Press bashing is in fashion this year. The "Amal press conference" during the TWA hostage affair caused more sputtering and finger-pointing (and from more directions) than is usual.
But there is one kind of bias the press has not yet been accused of that may explain a lot more than the ritual cries of "liberal!" or "anti-America!" It surfaced with perfect clarity on the "Today Show" Oct. 21. It's a preoccupation with ourselves -- America-centrism.
Nancy Reagan was preparing to meet with first ladies from around the world in conjunction with the celebration of the U.N.'s 40th anniversary. After establishing that the principal agenda topic would be drug abuse, interviewer Andrea Mitchell wondered aloud whether it wouldn't be uncomfortable for Mrs. Reagan to discuss this problem with representatives of countries that export the very drugs responsible for the damage. So far, so good. Mrs. Reagan responded that they weren't going to get into that -- that they'd be discussing this "woman to woman; mother to mother."

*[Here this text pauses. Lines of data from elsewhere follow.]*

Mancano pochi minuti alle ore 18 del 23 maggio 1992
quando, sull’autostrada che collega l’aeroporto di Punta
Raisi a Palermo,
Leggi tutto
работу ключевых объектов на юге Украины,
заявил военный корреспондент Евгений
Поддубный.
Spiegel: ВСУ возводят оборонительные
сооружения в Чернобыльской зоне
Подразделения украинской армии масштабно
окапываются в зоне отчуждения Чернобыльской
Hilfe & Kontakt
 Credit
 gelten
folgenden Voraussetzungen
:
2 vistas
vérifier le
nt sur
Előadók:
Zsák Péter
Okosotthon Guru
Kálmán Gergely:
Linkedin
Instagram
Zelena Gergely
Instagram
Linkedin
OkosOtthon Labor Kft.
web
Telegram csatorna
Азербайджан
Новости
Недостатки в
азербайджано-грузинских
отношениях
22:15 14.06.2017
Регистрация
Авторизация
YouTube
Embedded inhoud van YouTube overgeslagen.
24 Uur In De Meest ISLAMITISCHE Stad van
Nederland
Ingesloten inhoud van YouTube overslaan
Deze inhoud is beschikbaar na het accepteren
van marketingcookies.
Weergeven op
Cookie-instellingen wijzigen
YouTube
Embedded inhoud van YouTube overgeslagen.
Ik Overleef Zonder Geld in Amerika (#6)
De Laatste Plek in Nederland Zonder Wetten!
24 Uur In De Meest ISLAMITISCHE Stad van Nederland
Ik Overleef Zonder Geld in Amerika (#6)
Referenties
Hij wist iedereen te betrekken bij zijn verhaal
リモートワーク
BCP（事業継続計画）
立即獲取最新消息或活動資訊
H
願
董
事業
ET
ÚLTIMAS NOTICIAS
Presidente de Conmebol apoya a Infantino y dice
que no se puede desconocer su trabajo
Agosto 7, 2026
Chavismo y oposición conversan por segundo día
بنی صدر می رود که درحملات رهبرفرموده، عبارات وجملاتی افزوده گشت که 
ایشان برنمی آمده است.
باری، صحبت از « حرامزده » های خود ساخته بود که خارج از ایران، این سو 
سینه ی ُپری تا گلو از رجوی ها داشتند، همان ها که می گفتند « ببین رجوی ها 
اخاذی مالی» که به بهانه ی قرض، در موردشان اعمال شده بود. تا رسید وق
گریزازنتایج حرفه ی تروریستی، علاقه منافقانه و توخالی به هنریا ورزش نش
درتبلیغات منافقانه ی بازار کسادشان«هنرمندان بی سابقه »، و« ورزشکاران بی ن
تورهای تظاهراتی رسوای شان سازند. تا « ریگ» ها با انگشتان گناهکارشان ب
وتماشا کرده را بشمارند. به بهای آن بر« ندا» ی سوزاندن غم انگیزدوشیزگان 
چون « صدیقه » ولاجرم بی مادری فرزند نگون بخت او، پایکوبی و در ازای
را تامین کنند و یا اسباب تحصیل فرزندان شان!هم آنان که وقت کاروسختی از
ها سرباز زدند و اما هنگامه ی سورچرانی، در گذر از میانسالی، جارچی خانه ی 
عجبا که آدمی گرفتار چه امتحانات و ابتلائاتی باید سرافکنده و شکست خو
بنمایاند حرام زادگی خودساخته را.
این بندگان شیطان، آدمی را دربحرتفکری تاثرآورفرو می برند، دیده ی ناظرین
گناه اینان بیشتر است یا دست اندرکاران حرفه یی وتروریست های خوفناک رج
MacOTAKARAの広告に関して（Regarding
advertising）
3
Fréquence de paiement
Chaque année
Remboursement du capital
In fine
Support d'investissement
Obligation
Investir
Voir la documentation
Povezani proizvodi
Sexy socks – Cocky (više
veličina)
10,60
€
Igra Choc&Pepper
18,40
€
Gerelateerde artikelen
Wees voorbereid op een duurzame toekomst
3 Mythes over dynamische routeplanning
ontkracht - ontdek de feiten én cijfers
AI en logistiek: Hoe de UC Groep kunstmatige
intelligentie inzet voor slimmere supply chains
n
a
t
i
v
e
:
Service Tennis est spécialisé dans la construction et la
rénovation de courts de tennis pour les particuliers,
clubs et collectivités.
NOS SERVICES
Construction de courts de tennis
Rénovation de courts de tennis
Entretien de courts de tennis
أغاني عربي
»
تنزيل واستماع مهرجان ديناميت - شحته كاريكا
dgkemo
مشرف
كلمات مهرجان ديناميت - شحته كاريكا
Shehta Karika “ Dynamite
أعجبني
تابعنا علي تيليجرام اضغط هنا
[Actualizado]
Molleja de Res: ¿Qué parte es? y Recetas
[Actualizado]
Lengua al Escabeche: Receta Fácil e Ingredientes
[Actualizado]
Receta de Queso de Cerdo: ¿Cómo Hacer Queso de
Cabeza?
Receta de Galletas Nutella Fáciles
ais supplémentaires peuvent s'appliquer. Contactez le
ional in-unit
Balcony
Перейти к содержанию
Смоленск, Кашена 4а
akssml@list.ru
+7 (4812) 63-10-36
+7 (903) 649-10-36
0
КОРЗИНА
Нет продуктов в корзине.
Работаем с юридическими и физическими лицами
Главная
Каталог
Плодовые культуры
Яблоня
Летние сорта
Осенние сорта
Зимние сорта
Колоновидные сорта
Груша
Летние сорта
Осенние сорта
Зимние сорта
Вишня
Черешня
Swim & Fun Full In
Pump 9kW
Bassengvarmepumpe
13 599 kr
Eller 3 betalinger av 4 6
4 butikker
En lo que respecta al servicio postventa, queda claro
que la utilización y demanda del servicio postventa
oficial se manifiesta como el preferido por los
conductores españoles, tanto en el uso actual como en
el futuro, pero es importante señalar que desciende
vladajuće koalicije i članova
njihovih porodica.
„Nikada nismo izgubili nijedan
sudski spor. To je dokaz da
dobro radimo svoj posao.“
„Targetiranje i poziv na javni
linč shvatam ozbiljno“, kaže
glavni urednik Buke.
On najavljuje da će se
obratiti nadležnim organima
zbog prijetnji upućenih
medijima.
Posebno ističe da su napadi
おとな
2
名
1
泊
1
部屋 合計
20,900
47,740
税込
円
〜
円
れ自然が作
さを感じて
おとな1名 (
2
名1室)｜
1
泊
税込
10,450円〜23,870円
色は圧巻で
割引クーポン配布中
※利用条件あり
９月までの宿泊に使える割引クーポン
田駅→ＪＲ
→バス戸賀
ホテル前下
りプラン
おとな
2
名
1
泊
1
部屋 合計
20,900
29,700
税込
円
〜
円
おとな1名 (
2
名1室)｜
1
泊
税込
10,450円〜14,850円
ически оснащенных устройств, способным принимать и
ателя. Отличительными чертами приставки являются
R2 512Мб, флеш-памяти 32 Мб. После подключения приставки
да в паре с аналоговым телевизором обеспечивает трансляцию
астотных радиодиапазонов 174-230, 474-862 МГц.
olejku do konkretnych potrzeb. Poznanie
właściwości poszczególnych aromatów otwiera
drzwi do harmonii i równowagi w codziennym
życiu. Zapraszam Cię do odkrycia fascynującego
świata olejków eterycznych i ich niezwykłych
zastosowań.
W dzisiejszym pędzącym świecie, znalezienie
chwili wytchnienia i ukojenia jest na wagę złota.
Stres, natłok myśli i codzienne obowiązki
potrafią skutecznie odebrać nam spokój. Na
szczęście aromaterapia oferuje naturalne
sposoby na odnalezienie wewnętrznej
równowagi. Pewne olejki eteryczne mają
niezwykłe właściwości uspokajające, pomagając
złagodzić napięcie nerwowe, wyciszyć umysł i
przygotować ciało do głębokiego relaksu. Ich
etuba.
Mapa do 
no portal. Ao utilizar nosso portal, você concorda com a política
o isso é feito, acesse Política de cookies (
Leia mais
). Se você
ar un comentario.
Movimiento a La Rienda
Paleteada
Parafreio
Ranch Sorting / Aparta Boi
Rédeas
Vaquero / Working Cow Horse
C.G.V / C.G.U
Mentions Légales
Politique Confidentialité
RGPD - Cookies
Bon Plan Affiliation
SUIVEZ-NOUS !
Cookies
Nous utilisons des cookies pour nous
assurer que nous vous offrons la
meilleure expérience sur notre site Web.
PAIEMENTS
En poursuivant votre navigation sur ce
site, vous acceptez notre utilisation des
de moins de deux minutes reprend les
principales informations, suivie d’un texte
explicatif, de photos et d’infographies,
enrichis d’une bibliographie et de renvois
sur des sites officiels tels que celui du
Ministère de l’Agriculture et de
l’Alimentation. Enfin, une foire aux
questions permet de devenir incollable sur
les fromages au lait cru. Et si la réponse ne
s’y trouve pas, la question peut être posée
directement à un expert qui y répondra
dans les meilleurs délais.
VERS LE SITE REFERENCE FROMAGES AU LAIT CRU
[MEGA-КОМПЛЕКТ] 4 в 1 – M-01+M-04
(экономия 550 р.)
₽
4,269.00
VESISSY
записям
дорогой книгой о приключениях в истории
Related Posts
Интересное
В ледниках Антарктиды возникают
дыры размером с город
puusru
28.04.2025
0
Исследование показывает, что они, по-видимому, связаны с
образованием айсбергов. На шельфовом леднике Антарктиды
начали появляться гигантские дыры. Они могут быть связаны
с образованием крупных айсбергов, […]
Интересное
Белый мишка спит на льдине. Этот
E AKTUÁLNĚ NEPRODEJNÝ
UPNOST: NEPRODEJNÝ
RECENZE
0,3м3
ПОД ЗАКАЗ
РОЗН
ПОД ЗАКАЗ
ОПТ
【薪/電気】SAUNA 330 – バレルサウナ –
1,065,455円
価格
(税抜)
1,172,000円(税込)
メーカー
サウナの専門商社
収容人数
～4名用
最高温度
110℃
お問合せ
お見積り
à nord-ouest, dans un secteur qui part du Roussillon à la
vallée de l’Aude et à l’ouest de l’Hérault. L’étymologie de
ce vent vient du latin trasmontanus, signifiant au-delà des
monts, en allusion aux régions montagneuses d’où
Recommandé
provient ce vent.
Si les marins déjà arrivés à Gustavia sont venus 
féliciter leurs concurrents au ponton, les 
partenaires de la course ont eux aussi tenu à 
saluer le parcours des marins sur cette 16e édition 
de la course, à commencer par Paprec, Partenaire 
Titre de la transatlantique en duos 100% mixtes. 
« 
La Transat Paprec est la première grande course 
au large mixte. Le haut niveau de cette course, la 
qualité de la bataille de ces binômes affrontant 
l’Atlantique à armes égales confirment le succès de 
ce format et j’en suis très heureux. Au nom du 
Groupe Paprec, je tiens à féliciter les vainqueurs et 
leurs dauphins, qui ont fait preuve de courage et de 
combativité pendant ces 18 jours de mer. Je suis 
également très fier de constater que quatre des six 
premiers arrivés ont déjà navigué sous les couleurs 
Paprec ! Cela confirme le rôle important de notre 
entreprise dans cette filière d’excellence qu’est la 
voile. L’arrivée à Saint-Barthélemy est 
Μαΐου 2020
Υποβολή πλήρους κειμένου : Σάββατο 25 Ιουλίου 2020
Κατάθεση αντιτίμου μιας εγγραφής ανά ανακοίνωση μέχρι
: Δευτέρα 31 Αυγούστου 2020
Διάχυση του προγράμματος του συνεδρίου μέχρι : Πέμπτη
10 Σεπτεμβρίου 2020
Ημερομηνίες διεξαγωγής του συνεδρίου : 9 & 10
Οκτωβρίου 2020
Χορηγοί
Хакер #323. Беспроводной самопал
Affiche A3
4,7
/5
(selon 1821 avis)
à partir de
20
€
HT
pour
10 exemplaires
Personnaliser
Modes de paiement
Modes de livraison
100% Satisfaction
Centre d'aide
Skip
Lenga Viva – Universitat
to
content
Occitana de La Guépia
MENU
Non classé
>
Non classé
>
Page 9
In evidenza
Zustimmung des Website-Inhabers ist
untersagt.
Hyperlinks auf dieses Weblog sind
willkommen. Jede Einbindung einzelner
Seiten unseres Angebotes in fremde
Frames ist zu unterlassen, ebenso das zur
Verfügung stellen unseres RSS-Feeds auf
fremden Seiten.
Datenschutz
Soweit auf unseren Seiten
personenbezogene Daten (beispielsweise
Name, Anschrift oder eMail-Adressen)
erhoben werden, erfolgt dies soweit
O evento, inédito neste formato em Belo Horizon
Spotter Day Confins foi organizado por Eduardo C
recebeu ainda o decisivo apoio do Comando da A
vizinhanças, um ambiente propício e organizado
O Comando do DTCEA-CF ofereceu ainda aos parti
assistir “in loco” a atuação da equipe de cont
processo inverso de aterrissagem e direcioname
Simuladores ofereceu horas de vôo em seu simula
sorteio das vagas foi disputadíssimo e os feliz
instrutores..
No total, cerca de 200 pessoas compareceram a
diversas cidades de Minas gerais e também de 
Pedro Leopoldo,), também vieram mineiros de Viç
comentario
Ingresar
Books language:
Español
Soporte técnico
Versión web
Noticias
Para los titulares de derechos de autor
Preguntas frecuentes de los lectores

The interviewer's next question revealed the kind of distorted perspective that grows out of excessive attention to ourselves. Won't it be difficult, she needled, to deal with the wives of some world leaders? Such as the wife of Daniel Ortega, for example? After all, "your husband has said some really terrible things about him: 'the little dictator in fatigues' and so on . . ."
Mrs. Reagan was too polite to say so, but that question was on the order of, "Well, we understand that you're upset, Prince Hamlet, but do you think 'murder most foul' is any way to talk about Uncle Claudius?" It presumed that President Reagan's remark existed in some sort of vacuum. The American president had spoken and that was what the American press was going to focus on.
But look at what the America-centric bias causes us to miss. Here is a sampling of quotations from Daniel Ortega about Ronald Reagan:
May 12, 1985 -- "Reagan has killed 150 children and wants to convert Nicaragua into a concentration camp. To say that he is emulating what Hitler did is no exaggeration."
June 29, 1985 -- The enemy is "not the American people. It is Reagan and his advisers. They are the enemies of humanity."
July 10, 1985 -- "The truth is that the president of the United States is acting as a terrorist. He is violating all the international legal order. . . ."
Andrea Mitchell and her colleagues in the press are not marked by particular hostility to America or to American values. Instead, they seem to be blinkered by a new kind of chauvinism -- a chauvinism that supposes that American leaders alone provoke or soothe "international tensions" by what they say. What is said about them gets scant attention.
Once, several years ago, the president correctly labeled the Soviet Union an "evil empire." Since that time, countless reporters have included sentences such as the following in their stories regarding East-West conflict: "Chances for any early agreement are thought to be slim however, because the Soviets are doubtful of whether they can trust the man who calls them the 'evil empire.'
Currently, in anticipation of the meeting in Geneva, the same new chauvinism is causing most press attention to focus on what sort of conciliatory moves Reagan should make toward the Soviets. If American reporters weren't so America-centric, they might notice what the Soviets are saying in anticipation of Geneva. The New Republic, in its Oct. 28 issue, reports the following excerpt from the government-controlled Moscow radio. The commentator is searching for the appropriate words to describe certain Americans: "Gangsters, pirates, vultures, people-eaters, are too weak if you remember and imagine how many hellish torments, sufferings, grief and human sacrifices there are behind every step of the American instigators of war." Is someone going to ask Raisa Gorbachev about that?
America's press corps, like those of almost all free countries, is to the left of its population. But the principal source of its bias is not politics, but a perverse kind of vanity. It's not that it sides with America's enemies but that it is often too narrowly focused to notice that we have them.